# Video Download Pipeline

This notebook handles the automated downloading of YouTube videos from participant watch histories. It implements a robust downloading system with rate limiting, error handling, and comprehensive logging.

## Key Features:
1. Sample selection of 20 unique videos per participant
2. Controlled download speeds to prevent rate limiting
3. Authentication
4. Comprehensive logging of download attempts and outcomes
5. Automatic cleanup of unlogged/failed downloads

## Technical Specifications:
- Download speed throttle: 200KB/s
- Video format: Best quality at max 360p resolution
- Wait time between downloads: 2-40 seconds
- Sample size per participant: 20 videos

## Requirements:
- Python packages:

In [None]:
! python3 -m pip install -U --pre "yt-dlp[default]" 
! python3 -m pip install scenedetect   # pip install scenedetect    #!{sys.executable} -m pip install scenedetect
! python3 -m pip install ffmpeg-python        # pip install ffmpeg         #!{sys.executable} -m pip install ffmpeg
! python3 -m pip install opencv-python # pip install opencv-python  #!{sys.executable} -m pip install opencv-python

In [3]:
# import libraries
import pandas as pd
import yt_dlp as yt
import os
import numpy as np
import time
import random
import json
import zipfile
import sys
import ffmpeg
from datetime import datetime
from download_utils import *
import random

sys.path.append('..')
from ytutils import *

- Authentication files:
  - cookies.txt
  - po-token_value.txt


  For details on how to obtain these files, please refer to yt-dlp's documentation: 
  - [cookies.txt](https://github.com/yt-dlp/yt-dlp/wiki/FAQ#how-do-i-pass-cookies-to-yt-dlp) 
  - [po-token_value.txt](https://github.com/yt-dlp/yt-dlp/wiki/PO-Token-Guide)

## Input/Output:
- Input: Cleaned watch history CSV from Pre_Download pipeline
- Output: 
  - Downloaded videos in MP4 format
  - JSON metadata files
  - Comprehensive download logs



## Sampling & Downloading
- per participant identify and download 20 unique videos that have not been downloaded yet
    - download speed throttle: 200K
    - format: best possible quality at max 360p resolution
    - no subtitles
    - wait time between downloads < 15s
- skip participants where < 20 videos are available

In [4]:
def refresh_auth(auth_dir):
    po_token_path = os.path.join(auth_dir, "po-token_value.txt")
    cookie_file_path = os.path.join(auth_dir, "cookies.txt")
    
    # Load PO token and cookies
    try:
        with open(po_token_path, "r") as token_file:
            po_token = token_file.read().strip()
    except FileNotFoundError:
        raise FileNotFoundError(f"PO token file not found at {po_token_path}")

    if not os.path.exists(cookie_file_path):
        raise FileNotFoundError(f"Cookie file not found at {cookie_file_path}")

    return po_token, cookie_file_path

In [8]:
def download_video(video_id, download_dir, speed_limit, logger=None, po_token=None, cookie_file=None):
    """
    Downloads a YouTube video based on the provided video ID and saves it in the specified directory 
    with a set download speed limit and resolution (no av1 codec!!).

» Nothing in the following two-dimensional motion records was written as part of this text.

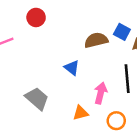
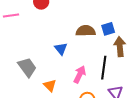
blue square: (122, 32) -> (108, 29), turned 32
orange triangle: (81, 113) -> (50, 85), moved, turned 48

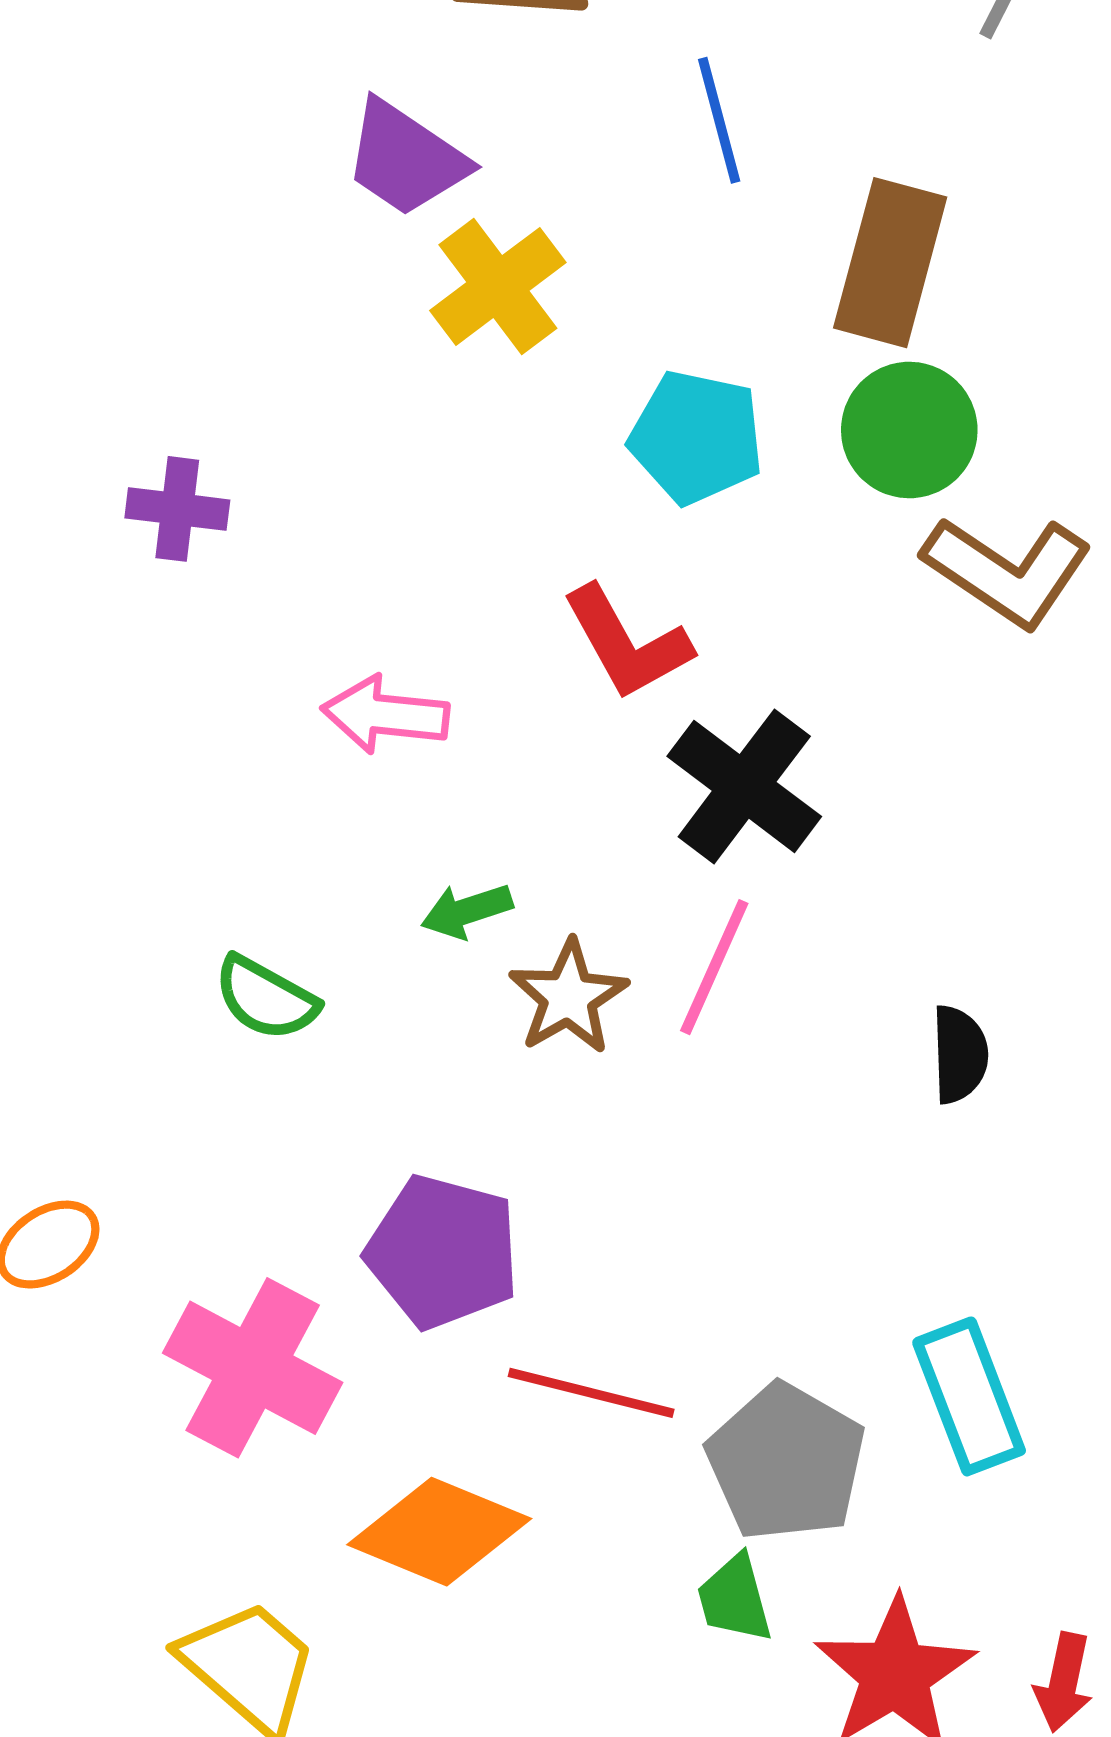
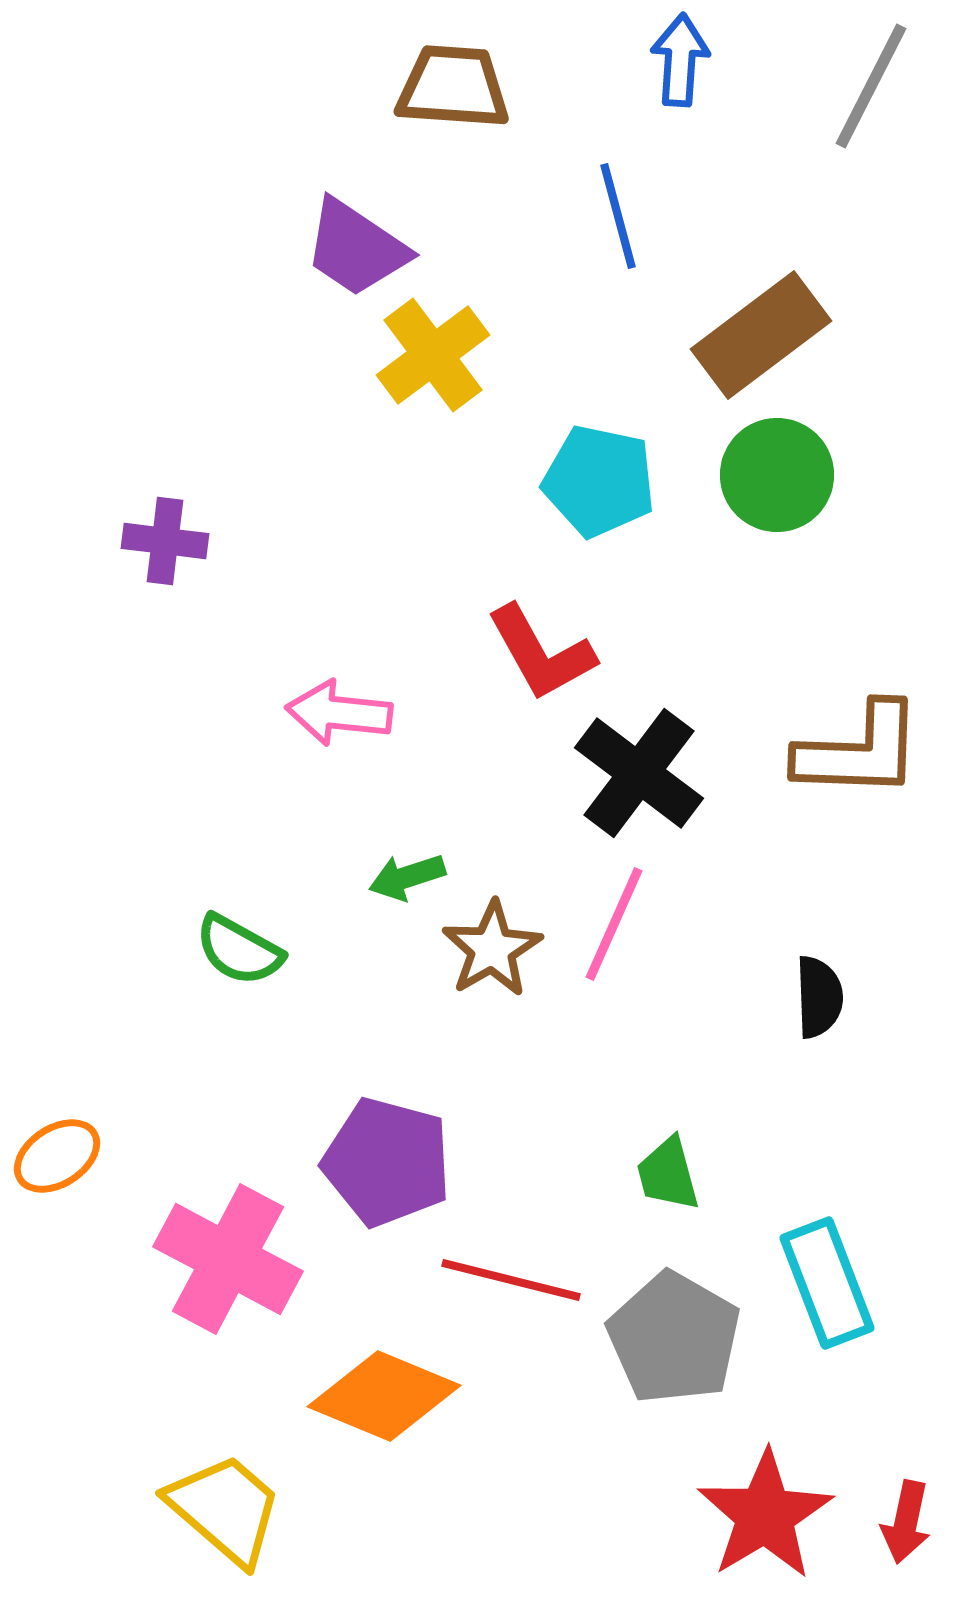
brown rectangle: (890, 263) -> (761, 335), turned 38
brown L-shape: (1007, 571) -> (859, 751), moved, turned -32
green trapezoid: (735, 1599) -> (668, 1174), moved

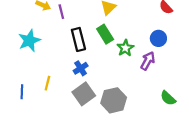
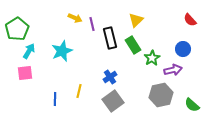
black rectangle: (78, 39) -> (110, 38), moved
purple arrow: (148, 61) -> (173, 70), turned 48
gray hexagon: (114, 100) -> (161, 95), moved

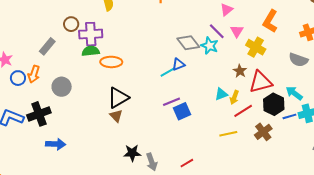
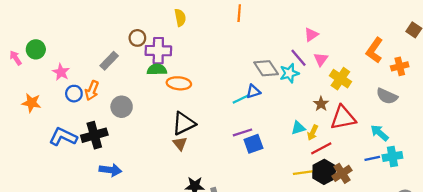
orange L-shape: (270, 21) -> (374, 50), moved
cyan star: (210, 46) -> (289, 73), turned 30
black hexagon: (274, 104) -> (324, 172), moved

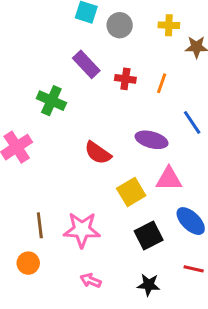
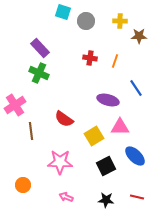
purple rectangle: (86, 64) -> (40, 48), moved
red semicircle: (98, 153) -> (64, 119), moved
brown line: (40, 225) -> (31, 131), moved
red line: (194, 269) -> (137, 197), moved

Returns download status and a server response message.

    Parameters:
        video_id (str): Unique identifier of the video to download.
        download_dir (str): Directory where the video will be saved.
        speed_limit (int): Download rate limit in bytes per second.
        logger (class): class defined in download_utils. Will save all output from yt-dlp so it can be added to the logs.
        po_token (str): Personal OAuth token for authentication (if needed).
        cookie_file (str): Path to the cookie file (if needed).

    Returns:
        tuple: (bool, str) where the boolean indicates success (True) or failure (False), 
        the string provides a message detailing the outcome or error encountered, and the log of outputs (list).
    """
    # Ensure the output folder path ends with a separator
    if not download_dir.endswith(os.sep):
        download_dir += os.sep

    video_url = f"https://www.youtube.com/watch?v={video_id}"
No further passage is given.